● **REQUIREMENT**:
Extract every line between the one with "نوفمبر 21, 2018" and the end of the entries, both included, word for word and free of pictures.

─── PROVIDED RECORDS ───

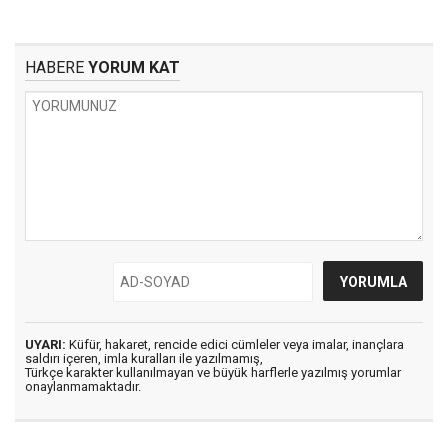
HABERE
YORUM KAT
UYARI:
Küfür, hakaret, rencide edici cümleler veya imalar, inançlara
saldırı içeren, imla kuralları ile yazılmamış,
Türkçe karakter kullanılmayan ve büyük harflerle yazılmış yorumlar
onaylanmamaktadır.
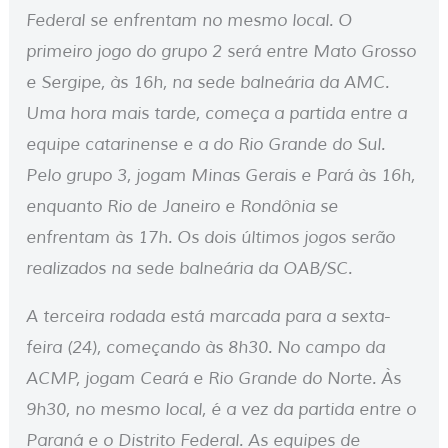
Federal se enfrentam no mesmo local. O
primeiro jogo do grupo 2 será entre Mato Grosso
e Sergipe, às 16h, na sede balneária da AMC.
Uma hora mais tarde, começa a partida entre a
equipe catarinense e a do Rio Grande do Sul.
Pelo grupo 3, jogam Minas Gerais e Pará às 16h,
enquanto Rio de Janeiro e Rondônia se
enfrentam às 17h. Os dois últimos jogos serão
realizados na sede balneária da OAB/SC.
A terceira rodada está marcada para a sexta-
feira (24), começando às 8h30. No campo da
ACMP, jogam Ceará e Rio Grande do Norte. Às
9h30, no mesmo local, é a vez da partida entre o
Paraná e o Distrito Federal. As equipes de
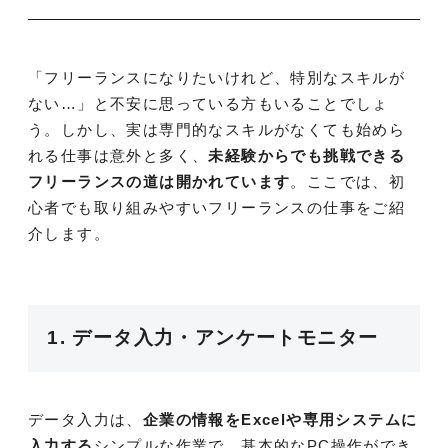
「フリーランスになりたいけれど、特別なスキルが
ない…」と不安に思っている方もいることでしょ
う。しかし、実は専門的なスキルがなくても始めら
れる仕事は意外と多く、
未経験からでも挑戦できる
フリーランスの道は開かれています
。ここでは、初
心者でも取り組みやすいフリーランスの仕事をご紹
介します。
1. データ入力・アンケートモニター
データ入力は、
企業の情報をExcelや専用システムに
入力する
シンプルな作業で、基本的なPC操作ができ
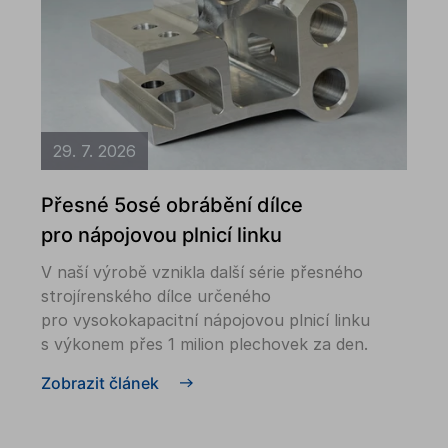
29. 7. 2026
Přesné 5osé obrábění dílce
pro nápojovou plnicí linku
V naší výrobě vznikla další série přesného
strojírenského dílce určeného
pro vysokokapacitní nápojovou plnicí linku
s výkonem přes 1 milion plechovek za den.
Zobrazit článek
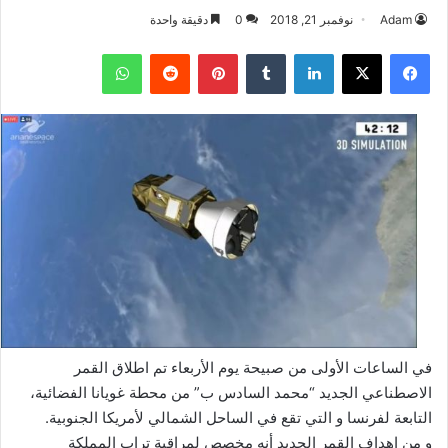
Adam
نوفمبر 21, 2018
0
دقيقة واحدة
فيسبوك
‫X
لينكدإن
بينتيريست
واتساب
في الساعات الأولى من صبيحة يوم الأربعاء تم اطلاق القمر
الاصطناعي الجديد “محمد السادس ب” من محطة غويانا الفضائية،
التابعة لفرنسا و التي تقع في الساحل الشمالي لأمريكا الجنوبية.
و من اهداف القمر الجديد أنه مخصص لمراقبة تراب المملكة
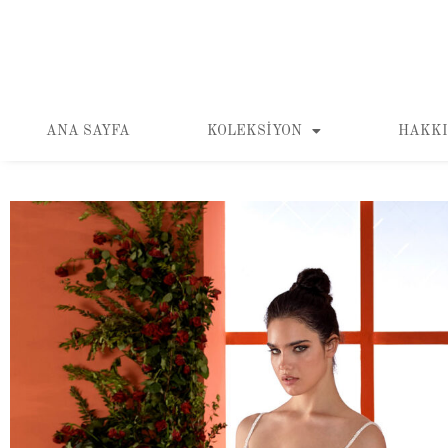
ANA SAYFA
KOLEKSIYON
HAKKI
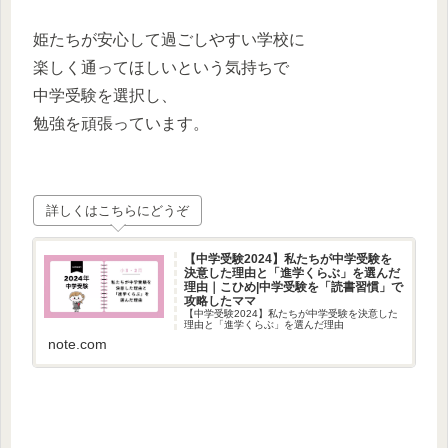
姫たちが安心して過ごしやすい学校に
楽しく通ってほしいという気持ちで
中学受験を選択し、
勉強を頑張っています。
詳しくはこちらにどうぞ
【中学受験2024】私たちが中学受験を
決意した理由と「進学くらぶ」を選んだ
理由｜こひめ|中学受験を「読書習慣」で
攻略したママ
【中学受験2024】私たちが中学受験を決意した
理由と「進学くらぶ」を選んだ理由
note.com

───

● **RESULT FOR THIS TASK**:
نوفمبر 21, 2018
0
دقيقة واحدة
فيسبوك
‫X
لينكدإن
بينتيريست
واتساب
في الساعات الأولى من صبيحة يوم الأربعاء تم اطلاق القمر
الاصطناعي الجديد “محمد السادس ب” من محطة غويانا الفضائية،
التابعة لفرنسا و التي تقع في الساحل الشمالي لأمريكا الجنوبية.
و من اهداف القمر الجديد أنه مخصص لمراقبة تراب المملكة
ANA SAYFA
KOLEKSIYON
HAKKI
姫たちが安心して過ごしやすい学校に
楽しく通ってほしいという気持ちで
中学受験を選択し、
勉強を頑張っています。
詳しくはこちらにどうぞ
【中学受験2024】私たちが中学受験を
決意した理由と「進学くらぶ」を選んだ
理由｜こひめ|中学受験を「読書習慣」で
攻略したママ
【中学受験2024】私たちが中学受験を決意した
理由と「進学くらぶ」を選んだ理由
note.com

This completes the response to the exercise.